Serum SCFA quantification

Liquid chromatography–mass spectrometry (LC-MS) was used to quantify serum SCFAs, including acetic, propionic, butyric, pentanoic, isobutyric, and isovaleric acids. In brief, the serum samples were thawed; then, 50 µL of a sample was mixed with 50 µL of 400 µL of diethyl ether, 100 µL of the internal standard, and 15% phosphoric acid in a centrifuge tube. Next, this mixture was centrifuged at 135,000 g at 4 °C for 10 min. Then, the supernatant was transferred to a vial for LC-MS analysis.

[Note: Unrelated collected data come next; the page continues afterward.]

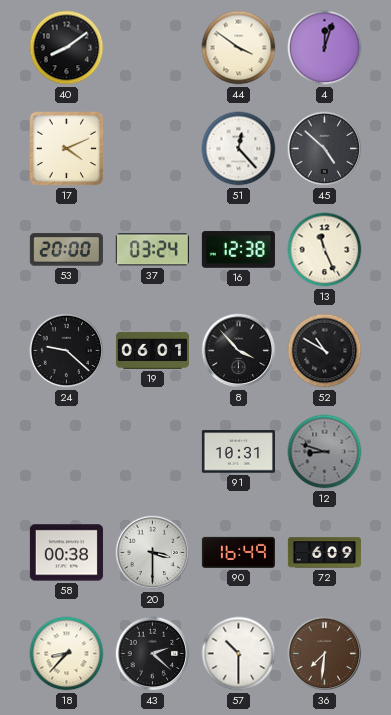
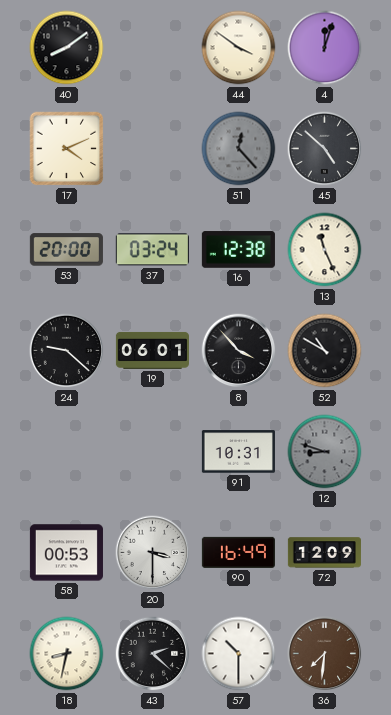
51 dial: white -> grey
58: 00:38 -> 00:53
72: 6:09 -> 12:09
18: 8:37 -> 8:32
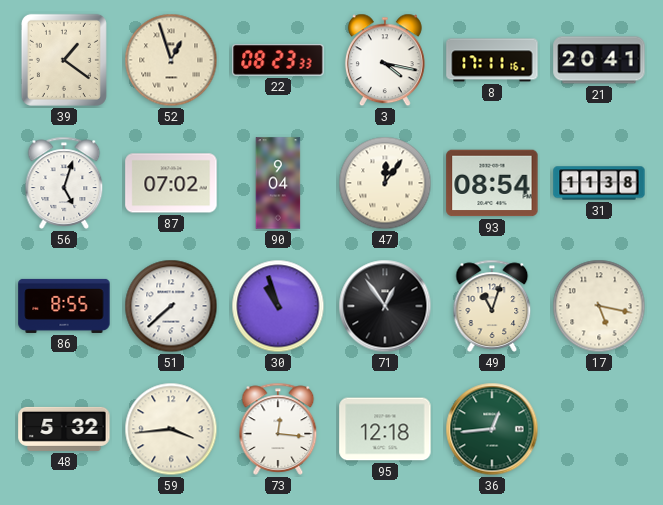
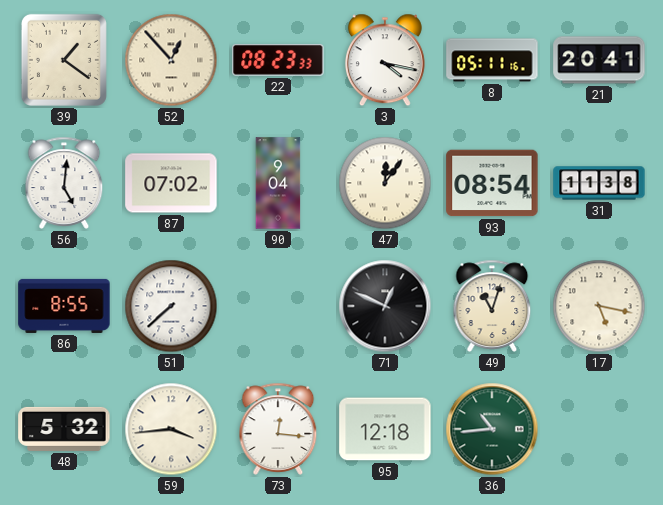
52: 12:57 -> 12:53
8: 17:11 -> 05:11
56: 5:03 -> 5:01
30: 10:57 -> none
71: 12:54 -> 12:49
36: 12:44 -> 10:44
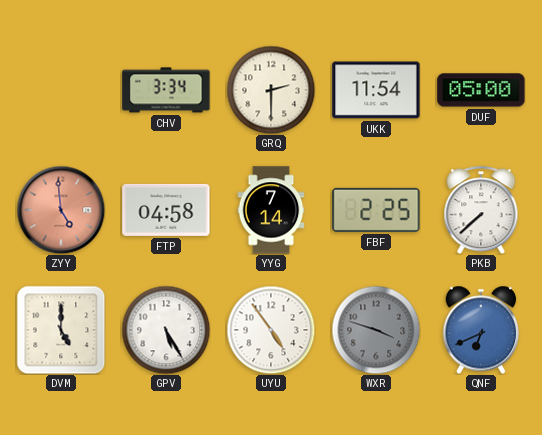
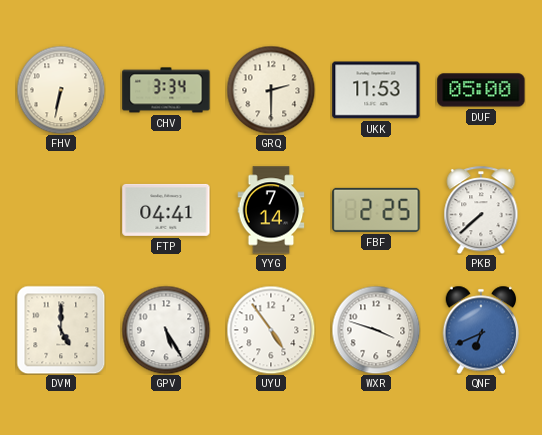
FHV: none -> 6:32
UKK: 11:54 -> 11:53
ZYY: 4:59 -> none
FTP: 04:58 -> 04:41
WXR dial: grey -> white
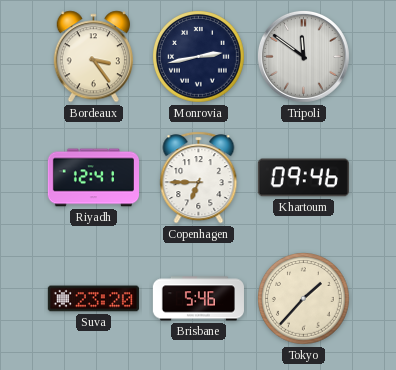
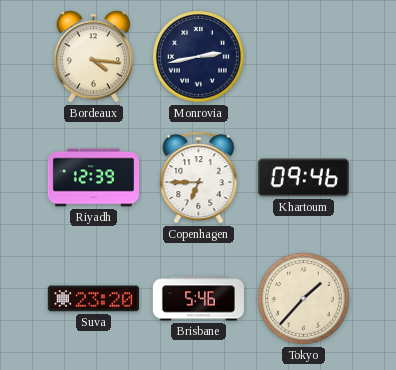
Bordeaux: 3:24 -> 4:16
Tripoli: 11:51 -> none
Riyadh: 12:41 -> 12:39
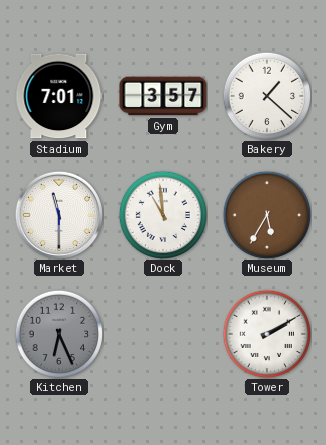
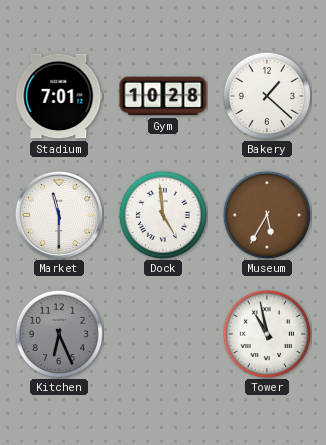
Gym: 3:57 -> 10:28
Dock: 10:59 -> 4:59
Tower: 2:10 -> 10:58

The LC-MS analysis was performed using an Agilent gas chromatograph connected to an Agilent MS detector equipped with an HP-5MS column. Moreover, high-purity helium was used as the carrier gas at a flow rate of 1 mL/min. Finally, Agilent MSD ChemStation was used to analyse the collected data. To quantify, standard calibration curves were constructed using authentic standards diluted in diethyl ether across concentrations ranging from 0.02 to 500 µg/mL. Method validation included instrument stability, within-day repeatability, accuracy assessment, and interday repeatability.

Statistical analysis

Clinical characteristics and SCFA levels were compared between groups by using the Fisher exact test for the categorical variables and the Wilcoxon rank-sum test for continuous variables. The alpha diversity indexes including Chao1, ACE, and Simpson and Shannon index were compared using the Wilcoxon rank-sum test. We performed Bray–Curtis PCoA by using the Bray-Curtis distance matrix on the QIIME software program. Differential abundance of KEGG level 3 pathways was screened using Microbiome Multivariable Associations with Linear Models (version 2). Differential abundance of species between groups was identified using the LDA effect size (LEfSe version 1.1.01; LDA score > 2; P < 0.05). The bacterial species identified by LEfSe were confirmed using the t test and Wilcoxon rank-sum test. SCFA levels were compared between groups by using the Wilcoxon rank-sum test. Correlation between continuous variables, including anti-SARS-CoV-2-specific antibody levels, species abundance, KEGG level 3 pathway, GO function abundance, SCFA levels, and clinical characteristics, were analysed using the Spearman correlation test. The Wilcoxon rank-sum test was used to assess the between-group differences in continuous variables. Multiple testing was corrected using the Benjamini-Hochberg method to control the false-discovery rate (FDR). P value or FDR-corrected P value < 0.05 was considered to indicate statistical significance. ROC curves were employed to determine the prediction value of the identified biomarkers. All statistical analyses were performed using Statistical Package for the Social Sciences (version 23.0) and GraphPad Prism (version 7.0). Correlation heatmaps with relevant symbols were generated using OmicStudio tools at https://www.omicstudio.cn.

Ethics approval

Statement.

All our human experiments were conducted according to the ethical policies and procedures approved by the Ethics Committee of the First Affiliated Hospital of Zhejiang University, China (approval no. IIT20230314B). All the included participants have signed the consent forms.